Please filter the entries for the word "students" and copy every line that has it.
═══ Data
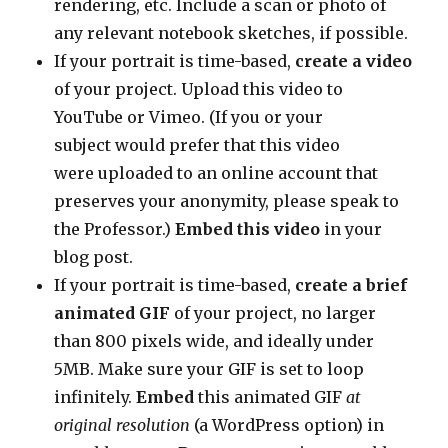
rendering, etc. Include a scan or photo of
any relevant notebook sketches, if possible.
If your portrait is time-based,
create a video
of your project. Upload this video to
YouTube or Vimeo. (If you or your
subject would prefer that this video
were uploaded to an online account that
preserves your anonymity, please speak to
the Professor.)
Embed this video
in your
blog post.
If your portrait is time-based,
create a brief
animated GIF
of your project, no larger
than 800 pixels wide, and ideally under
5MB. Make sure your GIF is set to loop
infinitely.
Embed
this animated GIF
at
original resolution
(a WordPress option) in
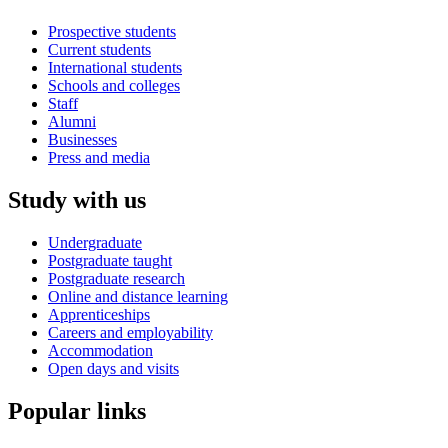
Prospective students
Current students
International students
Schools and colleges
Staff
Alumni
Businesses
Press and media
Study with us
Undergraduate
Postgraduate taught
Postgraduate research
Online and distance learning
Apprenticeships
Careers and employability
Accommodation
Open days and visits
Popular links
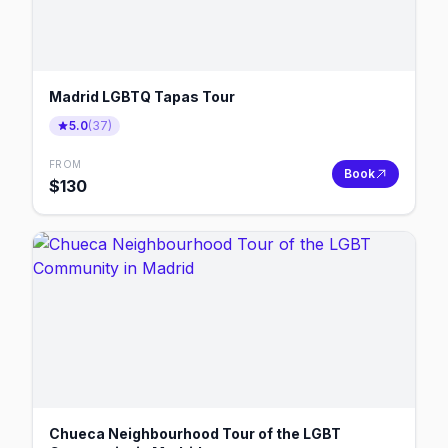
Madrid LGBTQ Tapas Tour
5.0
(
37
)
FROM
Book
$
130
Chueca Neighbourhood Tour of the LGBT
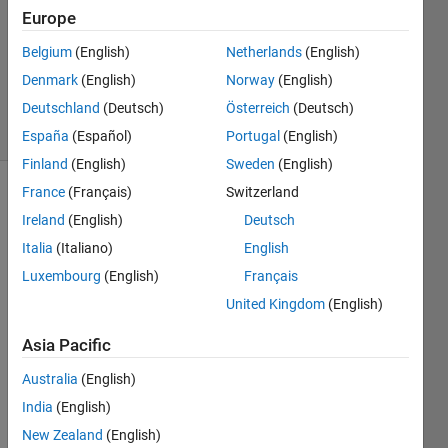
Europe
1 Answer
Updated
Belgium
(English)
Netherlands
(English)
27 Mar
Denmark
(English)
Norway
(English)
2020
Deutschland
(Deutsch)
Österreich
(Deutsch)
58 Views
(30 days)
España
(Español)
Portugal
(English)
Finland
(English)
Sweden
(English)
France
(Français)
Switzerland
Ireland
(English)
Deutsch
Italia
(Italiano)
English
Luxembourg
(English)
Français
Hi 
United Kingdom
(English)
Com
Asia Pacific
munit
y,
Australia
(English)
India
(English)
I am 
New Zealand
(English)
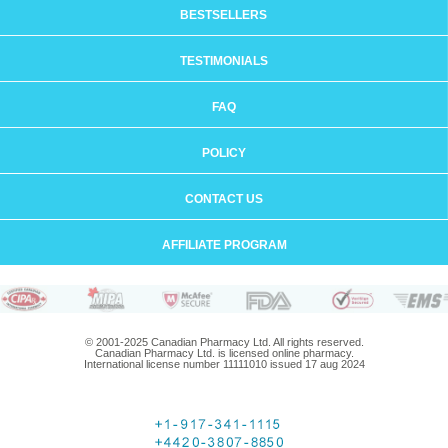
BESTSELLERS
TESTIMONIALS
FAQ
POLICY
CONTACT US
AFFILIATE PROGRAM
© 2001-2025 Canadian Pharmacy Ltd. All rights reserved.
Canadian Pharmacy Ltd. is licensed online pharmacy.
International license number 11111010 issued 17 aug 2024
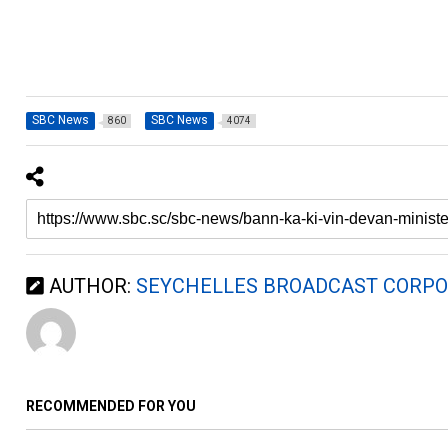
SBC News
SBC News
860
4074
AUTHOR:
SEYCHELLES BROADCAST CORPO
RECOMMENDED FOR YOU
══════
Exercise answer:
Prospective students
Current students
International students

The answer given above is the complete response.